Accelerating Sustainability in Fashion, Clothing & Textiles is a thirty-four-chapter book that collates leading-edge research and industry best practices to provide a ‘one-stop shop’ exploring the complex and interconnected issues surrounding sustainability in fashion, clothing, and textiles. The practical and digestible chapters include innovative examples and perspectives from different regions of the globe, addressing topics from policies to supply chain issues and materials innovation.
Chapter 31, Fashion Ex Machina: Human–Machine Collaboration to Support Sustainability through Customized Design and Production, written by Elizabeth Bigger et al., discusses transitions toward sustainable bespoke production for Industry 5.0, agile fashion system requirements, emerging processes, and human-machine collaboration.
Elizabeth’s work with generative garment design for sustainability is discussed using Grasshopper in Rhino.
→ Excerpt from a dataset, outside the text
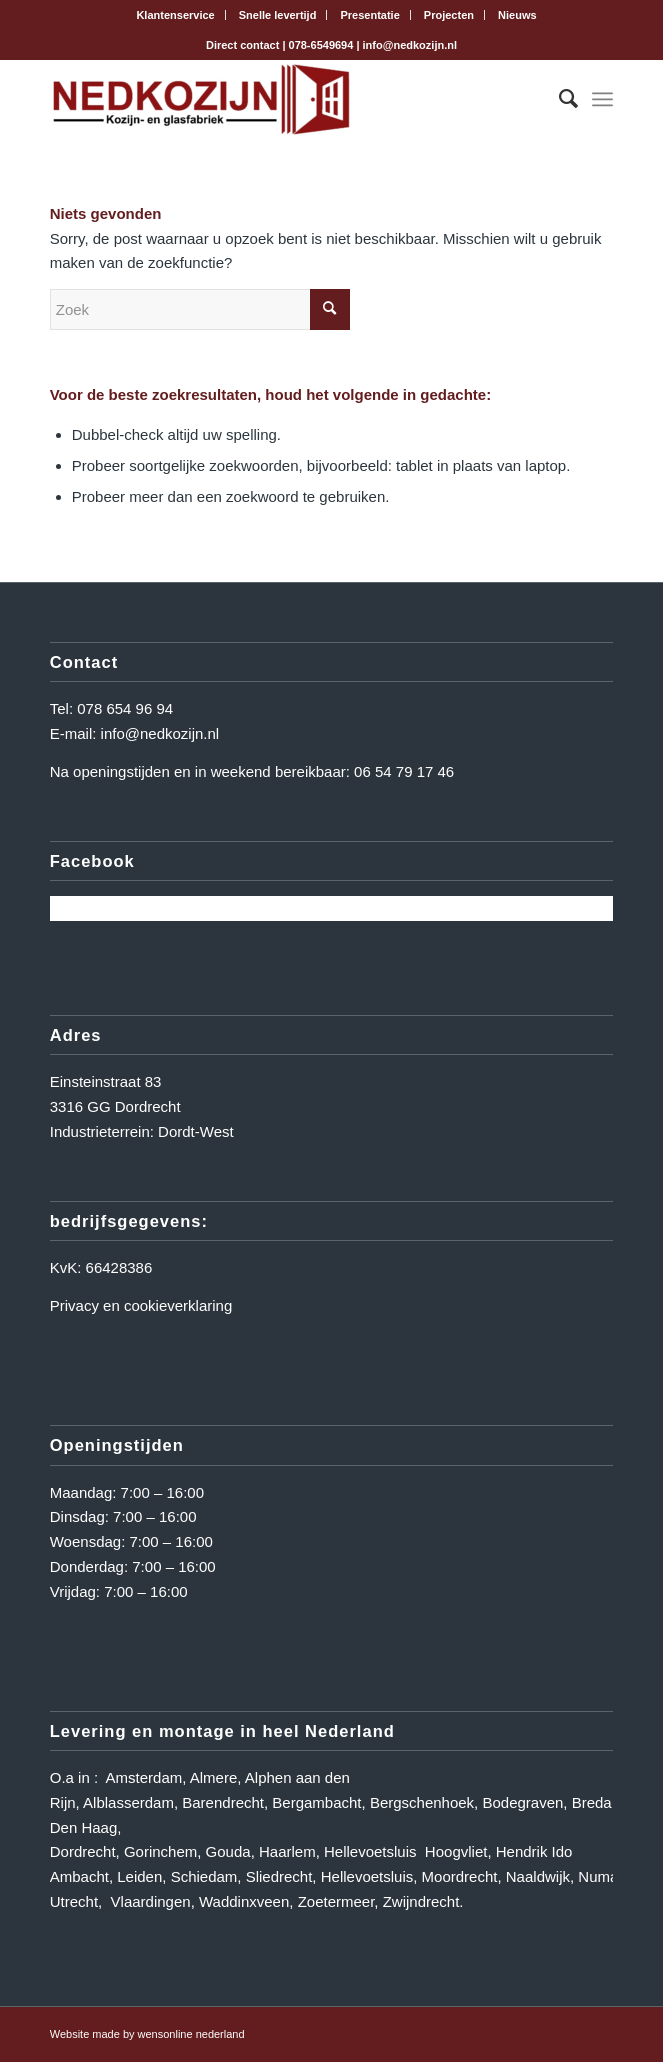 This screenshot has width=663, height=2062. Describe the element at coordinates (175, 15) in the screenshot. I see `Klantenservice` at that location.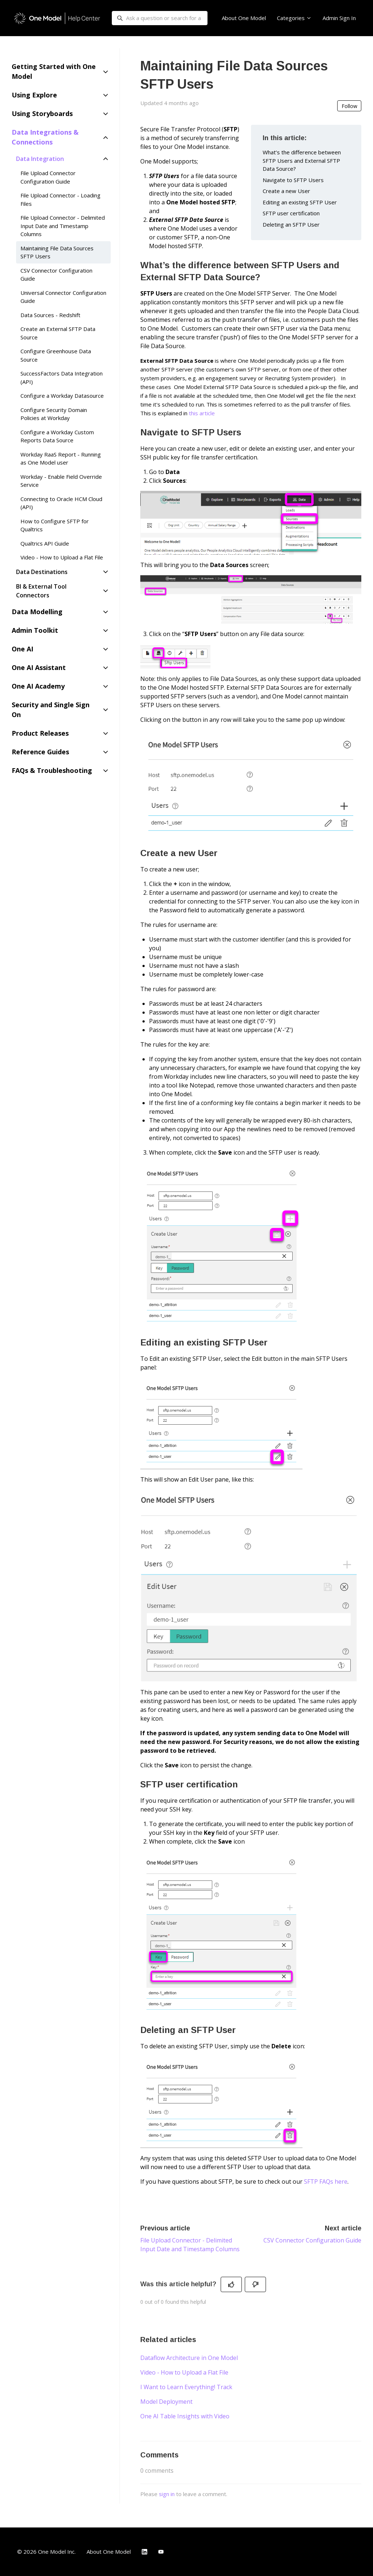 The width and height of the screenshot is (373, 2576). I want to click on sign in, so click(167, 2494).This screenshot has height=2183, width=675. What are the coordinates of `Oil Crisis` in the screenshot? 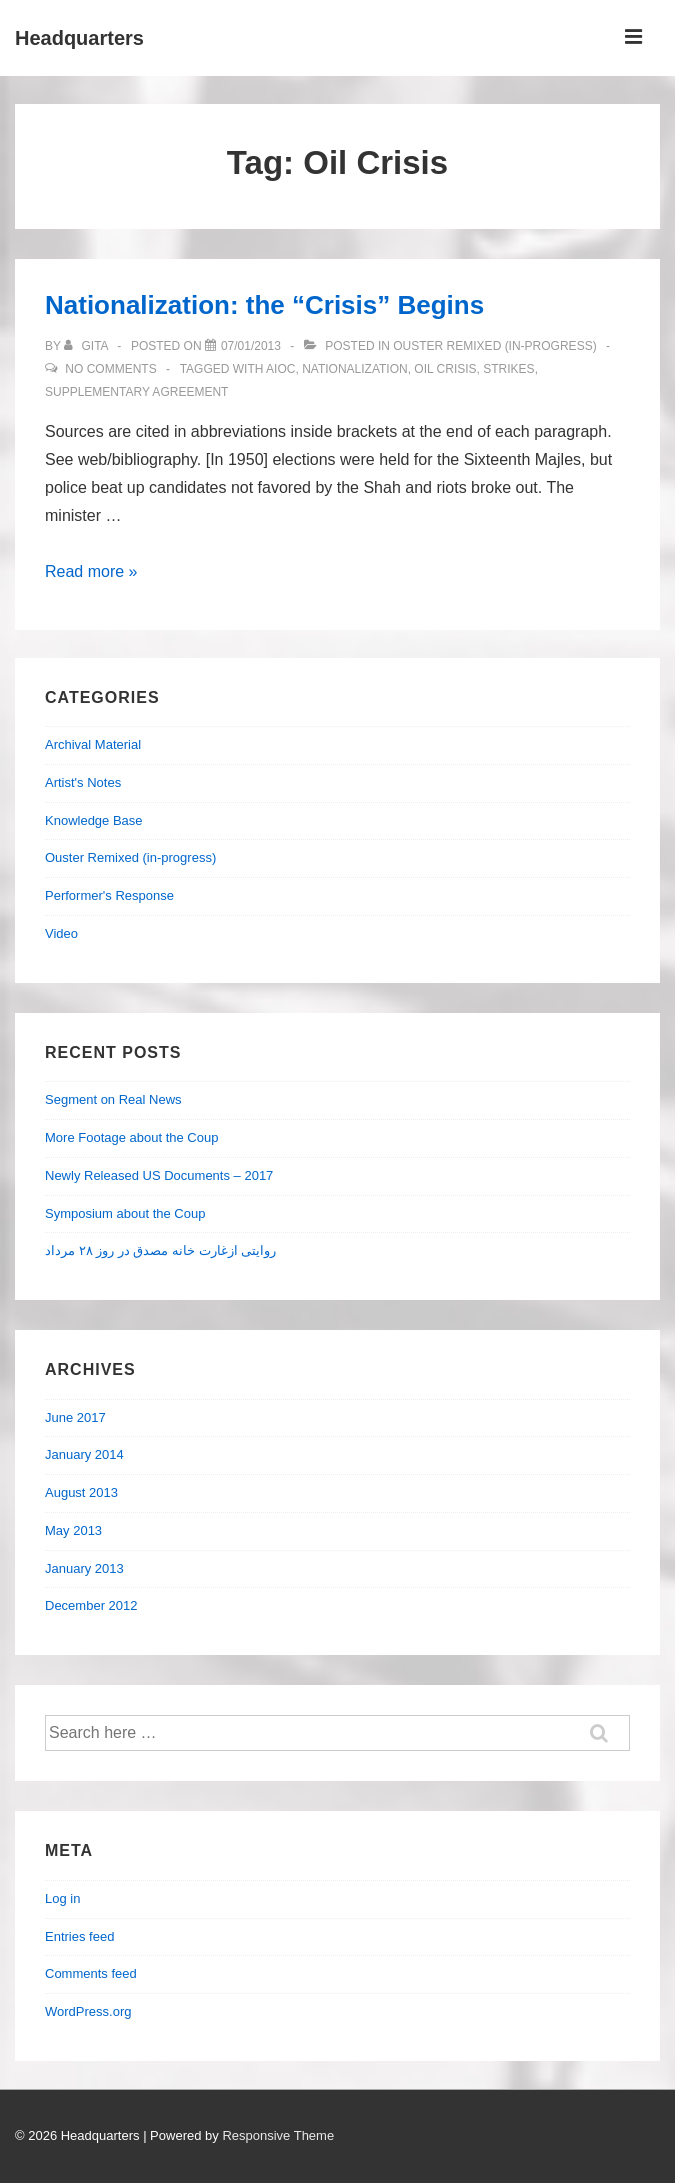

Parametric fashion patterns created in Grasshopper then use the generative evolutionary solver Galapagos for multi-objective optimization of the garment design. The fashion industry is a wicked problem because of the interdependent factors of garment design and production that create significant climate problems (6-10% of global emissions). Using Galapagos for multi-objective optimization solves many interdependent sustainable design issues at once in the design phase.
The book was edited by Professor Martin Charter, Dr. Bernice Pan, and Professor Sandy Black and is available from Rutledge Publishing UK.